Motorola KRZR K1 review: It's all about the looks
Not even macro
As you could observe, nearly all functions and elements in Motorola KRZR detailed in the first half of our review look or work as in the older RAZR models. One of the few improvements here is the higher resolution of KRZR’s camera. The original VGA was raised to one megapixel in Motorola V3i; in Motorola KRZR there are already 2 megapixels. By writing this I do not mean that Motorola KRZR’s camera is better than the cameras of the forerunners. Just on the contrary - the pictures it takes are miserable compared to the competitors’. Convince yourself by having a look at the following samples in full resolution.
To take a picture you need to hold the phone in a vertical position. The pictures above are presented in their original. The center of the main navigation key serves as a shutter release button. The basic camera-control interface is designed smartly: its transparency allows the shot image to appear in a full-screen mode (not valid for the video application, whose menu is 100% non-transparent)
Camera interface • basic setup provided with the main control key is easy
Motorola KRZR takes well focused pictures as long as shot objects are situated at a mid-distance. Remote objects come out badly; areas of similar colors pour one into another. Exposure compensation and white balancing work well. Camera’s setup options can be seen in the following three pictures – exposure compansetion is set to minimum, automatic and maximum settings.
The camera offers several white balance settings such as automatic, sunny, cloudy, indoor (at home), indoor (office), and night. A video record can be shot without a problem too – its 3GP format and a maximum resolution of 352 x 288 pixels are common for most new cameraphones. Resulting videos look well enough in the phone but are virtually useless for work on a PC.
Motorola doesn’t get it
As we already mentioned, Motorola KRZR has no connector for wire earphones. It is not only the connector though. Its MP3 player deserves critical remarks too. The latter is fully illogical. As usual, it can be opened from the folder „Games and applications“; has new design and is generally good (it orders files by artists or albums). On the other hand, it does not play when minimized. So we kept on searching throughout the phone until we found out that MP3 files could also be played straight from a folder called „Sounds“. And here, out of a sudden, they did play even if minimized...
The Java player cannot be minimized
Song details • setup options
In this folder you can also create tabs, among which you switch by pressing the asterisk and the hash keys. Of course, individual files can be grouped into playlists, which then can be sorted by genres into the above mentioned tabs. The player menu features Repeat, but lacks Shuffle.

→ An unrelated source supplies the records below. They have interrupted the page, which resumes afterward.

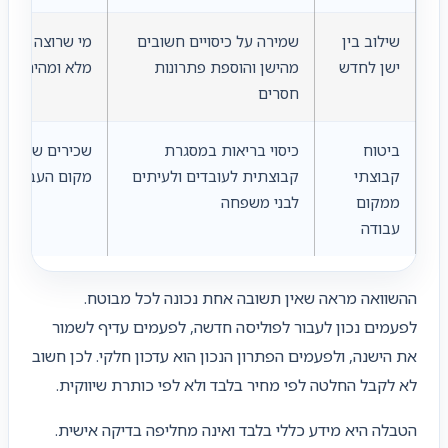
שילוב בין
שמירה על כיסויים חשובים
מי שרוצה מעבר 
ישן לחדש
מהישן והוספת פתרונות
מלא ומהיר
חסרים
ביטוח
כיסוי בריאות במסגרת
שכירים שמקבל
קבוצתי
קבוצתית לעובדים ולעיתים
מקום העבודה
ממקום
לבני משפחה
עבודה
ההשוואה מראה שאין תשובה אחת נכונה לכל מבוטח.
לפעמים נכון לעבור לפוליסה חדשה, לפעמים עדיף לשמור
את הישנה, ולפעמים הפתרון הנכון הוא עדכון חלקי. לכן חשוב
לא לקבל החלטה לפי מחיר בלבד ולא לפי כותרת שיווקית.
הטבלה היא מידע כללי בלבד ואינה מחליפה בדיקה אישית.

Player runs seamlessly when minimized but continues to manage files with difficulties
When the player is running in background, the stand-by display shows the name of the running song instead of the usual data. The horizontal ways of the navigation key are used for fast forwarding and rewinding of the tracks. Volume levels are controlled via keys on the side of the handset. Naturally, the music player runs when the phone is closed too. In such case, song names appear on the tiny external display. To switch between songs with the phone closed use the corresponding side key.
Sound player minimized
Time organizer, Internet and other extras
An alarm clock appears on the first position in the Tools menu. You can set several alarms at different times. Text notes are also available, due to which the alarm clock could be used as a „reminder“ too. The best reminder, however, is the calendar. Here you can insert events with assigned duration time, alarm, and repetition. The calendar has a monthly, weekly and a daily view.
A list of alarm clocks • settings
Monthly • weekly • and daily view in the calendar
Creating a new event
Another interesting extra is the calculator with an integrated unit converter. Motorola KRZR lacks timer functions. The phone supports Java in 2.0 version. It has an Internet browser originally designed to open WAP pages and it does so seamlessly. The display shows information on 8 lines en bloc. The browser manages to open web sites, but the font size does not get fully adjusted to the size of the display and simple sites are rarely entirely visualized. Let me mention, however, that we have tested one of the first released models. The firmware of the officially sold phones may turn out to be better.
If the phone is used as a modem, data for the Internet browser of your PC is transferred via GPRS and EDGE Class 12. Motorola KRZR connects to PC through Bluetooth or a USB cable. Let us remind you that the phone has a standard miniUSB connector, so you should have no problem to find a cable for a few bucks, provided you have not already obtained one in the retail package of your digital camera.
Too few improvements...
Motorola KRZR has perfect design. Naturally, users are free to have their own tastes, but one thing is for sure: this phone is going to become popular for its look more than anything else. The materials used in it are very good. Its overall “visage” is miles away from triviality. Motorola KRZR is going to sell well thanks to its face, not its functions. KRZR is a babe, who loves tabloids and luxurious parties.
Let’s now sum up: Motorola has made a high-quality handset with original design and very good phonebook. Its time organizer is perfect. USB Mass Storage support and the comfortable keypad are strong advantages too. The pity is that Motorola has only improved its aged user interface by few elements from the V3x model leaving plenty of details untouched: the built-in camera is bad, the external display is rather poor, and once again you will find two music players, none of which is really efficient.